We’ve had much discussion here over whether an hourly rate can be too low. But can an hourly rate ever be excessive? Consider the new increases in biglaw billing rates reported in Law Firm Billing Rates Climb Even Higher, National Law Journal (12/9/04).
The article reports that at the upper end, one firm charges $875/hour for partner time while many others go well into the mid-$700 range. And associate rates, summarized in this chart begin at $160/hr in smaller markets and close to $200 in larger and go up to the upper $300/hr for experienced 8th years.
But are these hourly rates per se unreasonable? For example, consider that the hourly rates for 8th year associates equals or exceeds the top rate of $380/hour for attorneys with 20 years or more experience under the Laffey Matrix. Or consider that many solo and small firm attorneys with double the experience of a 5th year associate typically charge a similar – or possible lower hourly rate.
Whenever I express concern over these increased hourly rates, I’m always told that it’s not the hourly rate that matters so much as the overall bill. And I agree with that in many cases. For example, in evaluating an attorney, a prospective client will do better with the $500/hour lawyer who can resolve a case in a matter of hours versus the $200/hour lawyer who’ll require a full week. But that’s not what happens where large firms set high rates – because they bill those rates not just for short term work but over long periods of time. As a result, in the end, the aggregate bill will be just as unreasonable as the hourly fee.

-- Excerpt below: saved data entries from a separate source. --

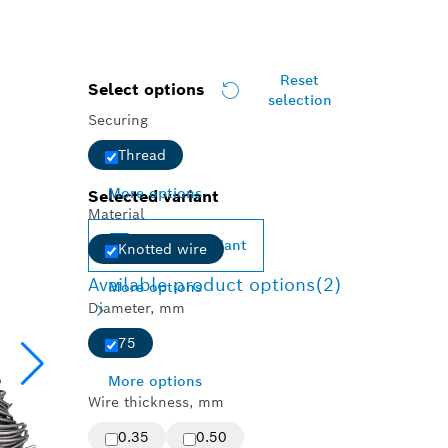
Reset
Select options
selection
Securing
Thread
More options
Selected variant
Material
Change variant
Knotted wire
Available product options
(2)
More options
Diameter, mm
75
More options
Wire thickness, mm
0.35
0.50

Yet, I’m not sure that I see a solution. Solos and small firms offer lower billing rates but firms will often choose biglaw anyway. If the market is willing to support higher fees, then I don’t know that there’s anything that can be done to address the matter – until we reach a point that fees get so high that clients will seriously start seeking alternatives. And we solo and small firm lawyers will stand ready to fill that need.